Proof theoretic ordinal of zfc, and other formal systems

[lolgarithms]

what is the proof-theoretic strength (largest ordinal whose existence can be proved) for ZFC set theory?

 

[g_edgar]

If an ordinal $$\alpha$$ can be proved to exist, so can $$\alpha+1$$

So in fact you probably want least ordinal whose existence cannot be proved

 

[lolgarithms]

If an ordinal $$\alpha$$ can be proved to exist, so can $$\alpha+1$$

So in fact you probably want least ordinal whose existence cannot be proved

oops, my bad. what is it?

 

[lolgarithms]

could someone answer this question? please?
What is the least ordinal whose existence can't be proven in ZFC?

 

[lolgarithms]

what is the proof theoretic strenght of zfc? please help, i want to know!

please, hurkyl, don't make me wait!

 

[g_edgar]

Why not research the question elsewhere on the Internet?

 

[Hurkyl]

please, hurkyl, don't make me wait!

What? All I can do is make the obvious guess, and I'm not even sure that's well-defined, let alone the answer you seek.

 

[lolgarithms]

What? All I can do is make the obvious guess, and I'm not even sure that's well-defined, let alone the answer you seek.

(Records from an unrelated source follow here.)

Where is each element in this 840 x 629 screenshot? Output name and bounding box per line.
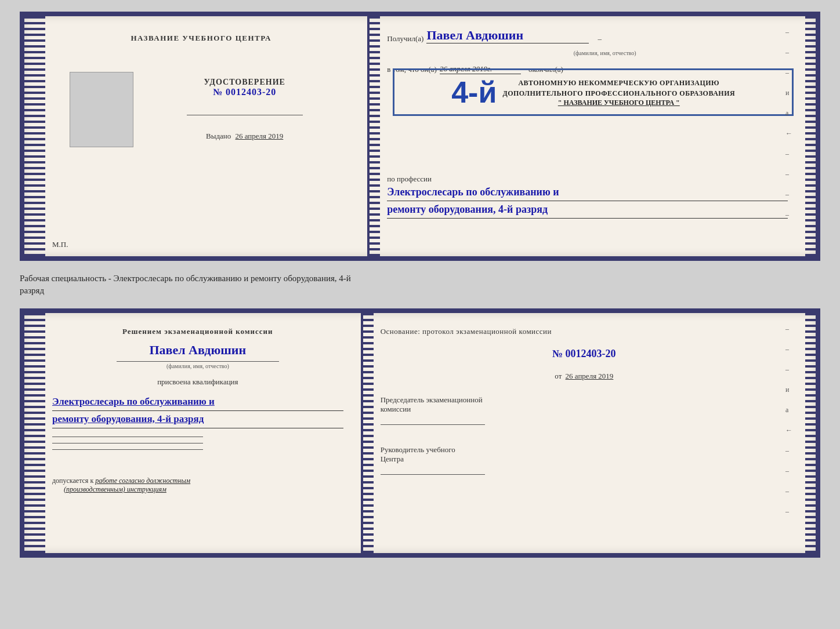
bottom-cert-left: Решением экзаменационной комиссии Павел … — [35, 313, 361, 553]
stamp-name: " НАЗВАНИЕ УЧЕБНОГО ЦЕНТРА " — [502, 99, 735, 107]
udostoverenie-block: УДОСТОВЕРЕНИЕ № 0012403-20 — [204, 78, 285, 97]
osnovanie-text: Основание: протокол экзаменационной коми… — [381, 327, 788, 336]
right-side-dashes: – – – и а ← – – – – — [785, 28, 792, 219]
bottom-right-dashes: – – – и а ← – – – – — [785, 325, 792, 516]
vydano-label: Выдано — [206, 132, 231, 140]
stamp-line3: ДОПОЛНИТЕЛЬНОГО ПРОФЕССИОНАЛЬНОГО ОБРАЗО… — [502, 88, 735, 99]
resheniem-text: Решением экзаменационной комиссии — [52, 327, 343, 336]
dopuskaetsya-block: допускается к работе согласно должностны… — [52, 477, 343, 494]
udostoverenie-number: № 0012403-20 — [204, 87, 285, 97]
bottom-fio-label: (фамилия, имя, отчество) — [117, 361, 279, 369]
left-border-strip — [24, 16, 35, 256]
between-line2: разряд — [20, 285, 820, 297]
predsedatel-signature-line — [381, 424, 485, 425]
bottom-left-border-strip — [24, 313, 35, 553]
stamp-box: 4-й АВТОНОМНУЮ НЕКОММЕРЧЕСКУЮ ОРГАНИЗАЦИ… — [393, 68, 794, 116]
stamp-line2: АВТОНОМНУЮ НЕКОММЕРЧЕСКУЮ ОРГАНИЗАЦИЮ — [502, 78, 735, 88]
rukovoditel-block: Руководитель учебного Центра — [381, 445, 788, 478]
fio-sublabel-top: (фамилия, имя, отчество) — [524, 50, 686, 56]
bottom-cert-right: Основание: протокол экзаменационной коми… — [363, 313, 805, 553]
top-cert-left: НАЗВАНИЕ УЧЕБНОГО ЦЕНТРА УДОСТОВЕРЕНИЕ №… — [35, 16, 367, 256]
photo-placeholder — [70, 72, 133, 147]
bottom-name: Павел Авдюшин — [52, 343, 343, 358]
poluchil-line: Получил(а) Павел Авдюшин – — [387, 28, 788, 43]
rukovoditel-line2: Центра — [381, 455, 788, 464]
vydano-line: Выдано 26 апреля 2019 — [206, 132, 283, 141]
dopuskaetsya-prefix: допускается к — [52, 477, 93, 485]
dopuskaetsya-value: работе согласно должностным — [95, 477, 190, 485]
between-line1: Рабочая специальность - Электрослесарь п… — [20, 272, 820, 285]
top-certificate: НАЗВАНИЕ УЧЕБНОГО ЦЕНТРА УДОСТОВЕРЕНИЕ №… — [20, 12, 820, 261]
poluchil-prefix: Получил(а) — [387, 34, 423, 43]
profession-line1: Электрослесарь по обслуживанию и — [387, 184, 788, 201]
qualification-line1: Электрослесарь по обслуживанию и — [52, 394, 343, 411]
ot-date: от 26 апреля 2019 — [381, 372, 788, 381]
bottom-lines — [52, 437, 343, 456]
protocol-number: № 0012403-20 — [381, 348, 788, 360]
prisvoena-text: присвоена квалификация — [52, 377, 343, 387]
dopuskaetsya-value2: (производственным) инструкциям — [64, 485, 166, 493]
rukovoditel-signature-line — [381, 474, 485, 475]
profession-line2: ремонту оборудования, 4-й разряд — [387, 201, 788, 219]
mp-line: М.П. — [52, 240, 68, 249]
rukovoditel-line1: Руководитель учебного — [381, 445, 788, 455]
predsedatel-line1: Председатель экзаменационной — [381, 395, 788, 405]
stamp-grade: 4-й — [451, 77, 497, 107]
bottom-certificate: Решением экзаменационной комиссии Павел … — [20, 308, 820, 558]
center-title: НАЗВАНИЕ УЧЕБНОГО ЦЕНТРА — [131, 34, 271, 43]
predsedatel-block: Председатель экзаменационной комиссии — [381, 395, 788, 428]
predsedatel-line2: комиссии — [381, 405, 788, 414]
bottom-right-border-strip — [805, 313, 816, 553]
vydano-date: 26 апреля 2019 — [236, 132, 284, 140]
ot-date-value: 26 апреля 2019 — [566, 372, 614, 380]
recipient-name: Павел Авдюшин — [426, 28, 589, 43]
ot-prefix: от — [555, 372, 562, 380]
right-border-strip — [805, 16, 816, 256]
between-label: Рабочая специальность - Электрослесарь п… — [20, 271, 820, 298]
po-professii-label: по профессии — [387, 174, 788, 184]
po-professii-block: по профессии Электрослесарь по обслужива… — [387, 174, 788, 219]
top-cert-right: Получил(а) Павел Авдюшин – (фамилия, имя… — [370, 16, 805, 256]
udostoverenie-title: УДОСТОВЕРЕНИЕ — [204, 78, 285, 87]
qualification-line2: ремонту оборудования, 4-й разряд — [52, 411, 343, 428]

if the smallest ordinal that can't be proven is well-defined: what determines that? that a stronger set theory is not known?

so we just call the ordinal "the proof theoretic ordinal of zfc"? ok. might not be an oridnal with a name, like kripke-platek ordinal

 

[Hurkyl]

if the smallest ordinal that can't be proven is well-defined: what is the guess?

The obvious guess would (IMHO) be something like the supremum of all of the ordinals in the constructible hierarchy.

However, I'm not sure the question is well-defined: why should "ZFC proves the existence of $\beta$" and "$\alpha < \beta$" should imply "ZFC proves the existence of $\alpha$".

 

[CRGreathouse]

Perhaps it isn't well defined. What is known, then, about the supremum of the set of definable ordinals in ZFC, and the infimum of undefinable ordinals in ZFC?

 

[Hurkyl]

Perhaps it isn't well defined. What is known, then, about the supremum of the set of definable ordinals in ZFC, and the infimum of undefinable ordinals in ZFC?

And that's where the extent of my knowledge ends. Although now that I think about it, the continuum hypotheses probably tells us some interesting information.